Pinellas County lawmaker seeks to hold social media accountable for impacts on kids

A Pinellas County lawmaker's bipartisan bill to hold social media companies more accountable for their effects on minors cleared its first hurdle this week.

Rep. Michele Rayner-Goolsby's bill, HB 591, titled Social Media Protection for Minors, received unanimous support from the Florida House Regulatory Reform & Economic Development Subcommittee.

"It was, what can we do to protect the children of the state of Florida?" Rayner-Goolsby, D-Pinellas, said Friday regarding the rare collaboration between Democrats and Republicans on the bill. "This bill provides guardrails for the way that social media operates in the state of Florida."

According to the legislation, social media platforms would have to make several points clear to users, including:

  • Whether the site uses, "addictive design or deceptive pattern features including autoplay or infinite scroll"      
  • Whether the social media platform allows manipulated photographs or digital images that are shared on the platform
  • Whether it considers the best  interests of minors when designing, developing, and providing services
  • What it does to protect from harmful behaviors like bullying, threats of violence and self-harm

Rayner-Goolsby said, above all, she wants platforms to include clear access to parental controls, including screen-time usage and content filters.

The TikTok application on a smartphone arranged in the Brooklyn borough of New York, US, on Thursday, March 9, 2023. The US is moving closer to restricting access to the popular video-sharing app TikTok, with Senate Intelligence Committee Chairman Ma

"This also allows parents to have greater parental control around social media," Rayner-Goolsby said. "What we're seeing is that all of this information is in the terms and services of these social media companies and platforms.
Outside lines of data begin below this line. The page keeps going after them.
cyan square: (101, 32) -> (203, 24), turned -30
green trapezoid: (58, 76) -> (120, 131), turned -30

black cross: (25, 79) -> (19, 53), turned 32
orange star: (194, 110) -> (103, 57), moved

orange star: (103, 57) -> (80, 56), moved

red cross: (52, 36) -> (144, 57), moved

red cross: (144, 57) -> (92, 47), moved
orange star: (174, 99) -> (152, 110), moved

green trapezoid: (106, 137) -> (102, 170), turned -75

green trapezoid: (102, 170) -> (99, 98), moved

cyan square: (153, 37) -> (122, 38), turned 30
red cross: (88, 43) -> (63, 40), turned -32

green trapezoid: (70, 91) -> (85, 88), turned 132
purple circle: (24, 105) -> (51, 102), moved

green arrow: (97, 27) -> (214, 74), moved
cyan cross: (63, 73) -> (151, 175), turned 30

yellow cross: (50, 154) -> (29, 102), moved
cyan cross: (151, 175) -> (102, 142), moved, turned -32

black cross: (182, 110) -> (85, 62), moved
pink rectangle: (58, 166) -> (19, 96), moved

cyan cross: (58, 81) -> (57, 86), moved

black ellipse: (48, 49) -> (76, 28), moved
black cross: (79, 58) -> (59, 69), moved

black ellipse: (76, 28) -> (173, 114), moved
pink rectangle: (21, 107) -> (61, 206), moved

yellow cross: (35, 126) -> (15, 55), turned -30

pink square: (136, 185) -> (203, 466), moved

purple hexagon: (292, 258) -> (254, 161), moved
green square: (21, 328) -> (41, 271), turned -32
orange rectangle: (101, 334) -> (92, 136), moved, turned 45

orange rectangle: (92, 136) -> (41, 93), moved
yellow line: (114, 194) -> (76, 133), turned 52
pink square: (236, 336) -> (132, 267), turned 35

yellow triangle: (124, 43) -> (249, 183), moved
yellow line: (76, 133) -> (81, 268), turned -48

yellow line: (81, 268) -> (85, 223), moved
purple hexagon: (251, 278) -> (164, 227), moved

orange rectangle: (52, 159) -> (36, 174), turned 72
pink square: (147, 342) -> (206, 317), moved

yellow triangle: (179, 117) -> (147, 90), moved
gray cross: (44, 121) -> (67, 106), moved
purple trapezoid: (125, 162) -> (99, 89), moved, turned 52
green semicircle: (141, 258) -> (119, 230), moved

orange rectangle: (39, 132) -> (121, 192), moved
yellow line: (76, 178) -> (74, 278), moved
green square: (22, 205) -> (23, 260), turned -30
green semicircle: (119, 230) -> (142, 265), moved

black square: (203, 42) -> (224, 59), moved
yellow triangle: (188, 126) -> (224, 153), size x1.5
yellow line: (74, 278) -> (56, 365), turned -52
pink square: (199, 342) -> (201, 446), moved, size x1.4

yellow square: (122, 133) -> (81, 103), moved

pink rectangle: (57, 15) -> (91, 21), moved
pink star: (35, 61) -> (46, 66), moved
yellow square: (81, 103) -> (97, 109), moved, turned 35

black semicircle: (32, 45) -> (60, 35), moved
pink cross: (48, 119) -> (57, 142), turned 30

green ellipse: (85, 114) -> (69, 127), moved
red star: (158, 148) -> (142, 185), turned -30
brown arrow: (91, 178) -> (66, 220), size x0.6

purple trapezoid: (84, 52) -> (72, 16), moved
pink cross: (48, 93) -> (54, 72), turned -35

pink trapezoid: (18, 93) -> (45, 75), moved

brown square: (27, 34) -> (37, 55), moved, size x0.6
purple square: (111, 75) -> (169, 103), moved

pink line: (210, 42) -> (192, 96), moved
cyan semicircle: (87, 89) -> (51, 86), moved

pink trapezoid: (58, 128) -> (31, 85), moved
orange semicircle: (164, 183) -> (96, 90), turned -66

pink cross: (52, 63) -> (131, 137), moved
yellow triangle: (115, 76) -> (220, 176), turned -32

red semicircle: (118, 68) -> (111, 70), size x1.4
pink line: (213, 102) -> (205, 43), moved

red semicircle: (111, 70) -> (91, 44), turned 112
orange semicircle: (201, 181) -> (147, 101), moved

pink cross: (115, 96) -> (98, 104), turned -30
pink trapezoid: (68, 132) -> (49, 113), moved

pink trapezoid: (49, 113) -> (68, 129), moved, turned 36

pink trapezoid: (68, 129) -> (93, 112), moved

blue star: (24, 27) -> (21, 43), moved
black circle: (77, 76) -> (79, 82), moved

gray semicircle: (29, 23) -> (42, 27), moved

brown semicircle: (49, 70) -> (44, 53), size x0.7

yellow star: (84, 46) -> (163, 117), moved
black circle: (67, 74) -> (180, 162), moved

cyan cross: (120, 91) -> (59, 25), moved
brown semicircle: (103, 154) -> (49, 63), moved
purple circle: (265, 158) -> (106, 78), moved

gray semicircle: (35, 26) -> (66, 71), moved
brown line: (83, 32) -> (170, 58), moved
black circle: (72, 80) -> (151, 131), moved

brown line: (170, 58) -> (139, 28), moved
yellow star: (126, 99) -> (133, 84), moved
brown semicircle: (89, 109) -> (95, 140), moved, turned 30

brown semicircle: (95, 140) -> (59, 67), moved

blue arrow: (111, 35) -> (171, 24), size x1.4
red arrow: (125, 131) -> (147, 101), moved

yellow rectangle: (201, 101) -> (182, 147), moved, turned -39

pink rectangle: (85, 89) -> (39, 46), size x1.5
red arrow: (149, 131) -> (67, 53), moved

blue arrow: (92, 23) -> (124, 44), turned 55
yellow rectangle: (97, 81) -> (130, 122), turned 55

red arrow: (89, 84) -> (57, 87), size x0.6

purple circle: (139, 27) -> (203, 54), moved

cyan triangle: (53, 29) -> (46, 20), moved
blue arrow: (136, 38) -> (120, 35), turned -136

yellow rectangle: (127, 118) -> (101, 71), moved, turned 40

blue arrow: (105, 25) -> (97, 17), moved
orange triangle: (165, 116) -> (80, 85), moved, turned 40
However, there's no metric, there's no reporting component that we know of how they're operating here in the state of Florida."

The state representative told FOX 13 the enforcement element would still have to be discussed, but, if the law passes, companies that repeatedly violate it wouldn't be allowed to do operate in Florida. She compared it to online gambling sites being blocked in states where it's illegal.

During discussion Thursday, lawmakers on both sides of the aisle applauded the proposal.

"We know the effects the social media has had with our students, specifically in the classroom," said Hillsborough Democratic Rep. Susan Valdes. "I am glad to be up on this bill and can't wait to see it move through its process and hopefully get to the governor's desk."

"I think that this bill goes a long way to address some of the things that we've seen in terms of suicide rates, the impact that social media platforms are having on the body image of young girls, videos of horrible things that we've seen coming out of our schools and the challenges that our young people are facing in terms of their health," added Rep. Tyler Sirois, a Brevard County Republican who also sponsored the bill.

If passed, the law would go into effect July 1.